Sit-to-Stand BP Spike Tied to MACE in Younger Hypertensives

Young and middle-aged adults with a systolic BP response to standing greater than 6.5 mm Hg had almost double the risk of major adverse cardiovascular events (MACE) during follow-up compared with other participants.

An exaggerated BP response remained an independent predictor of MACE, even after adjusting for traditional risk factors, including 24-hour BP (hazard ratio [HR], 1.94; 95% CI, 1.10 to 3.44), the study showed.

"The clinical implication is important because now doctors measure blood pressure in young people in the upright posture, but what we say is it must be measured also while standing," said Paolo Palatini, MD, a professor of internal medicine at the University of Padova, Italy, who led the study.

 

Previous studies have found that an exaggerated BP response to standing is a predictor of future hypertension, CV events, and mortality particularly in older patients, but few prognostic data exist in those who are young to middle age, he noted.

 

The study, published today in Hypertension, included 1207 participants ages 18 to 45 years with untreated stage 1 hypertension (systolic BP 140 to 159 mm Hg or diastolic BP 90 to 100 mm Hg) in the prospective multicenter HARVEST study that began in Italy in 1990. The average age at enrollment was 33 years.

BP was measured at two visits 2 weeks apart, with each visit including three supine measurements taken after the patient had lain down for a minimum of 5 minutes, followed by three standing measurements taken 1 minute apart.

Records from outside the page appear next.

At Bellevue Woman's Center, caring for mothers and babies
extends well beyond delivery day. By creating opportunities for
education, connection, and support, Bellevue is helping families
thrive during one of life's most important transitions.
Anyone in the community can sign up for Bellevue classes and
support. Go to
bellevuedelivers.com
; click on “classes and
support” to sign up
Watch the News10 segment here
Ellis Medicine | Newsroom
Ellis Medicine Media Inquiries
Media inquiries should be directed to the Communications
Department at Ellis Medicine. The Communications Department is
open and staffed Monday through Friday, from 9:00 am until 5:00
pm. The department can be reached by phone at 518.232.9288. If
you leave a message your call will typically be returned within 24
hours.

Based on the average of standing-lying BP differences during the two visits, participants were then classified as having a normal or exaggerated (top decile, lower limit > 6.5 mm Hg) systolic BP response to standing.

The 120 participants classified as "hyperreactors" averaged an 11.4 mm Hg systolic BP increase upon standing, whereas the rest of the participants averaged a 3.8 mm Hg fall in systolic BP upon standing.

At their initial visit, hyperreactors were more likely to be smokers (32.1% vs 19.9%) and coffee drinkers (81.7% vs 73%) and to have ambulatory hypertension (90.8% vs 76.4%).

They were, however, no more likely to have a family history of cardiovascular events and had a lower supine systolic BP (140.5 mm Hg vs 146.0 mm Hg), lower total cholesterol (4.93 mmol/L vs 5.13 mmol/L), and higher HDL cholesterol (1.42 mmol/L vs 1.35 mmol/L).

Age, sex, and body mass index were similar between the two groups, as was BP variability, nocturnal BP dip, and the frequency of extreme dippers. Participants with a normal systolic BP response were more likely to be treated for hypertension during follow-up (81.7% vs 69.7%; P = .003).

 

In 630 participants who had catecholamines measured from 24-hour urine samples, the epinephrine/creatinine ratio was higher in hyperreactors than normal responders (118.4 nmol/mol vs 77.0 nmol/mol; P = .005).

 

During a median follow-up of 17.3 years, there were 105 major cardiovascular events, broadly defined to include acute coronary syndromes (48), any stroke (13), heart failure requiring hospitalization (3), aortic aneurysms (3), peripheral vascular disease (6), chronic kidney disease (12), and permanent atrial fibrillation (20).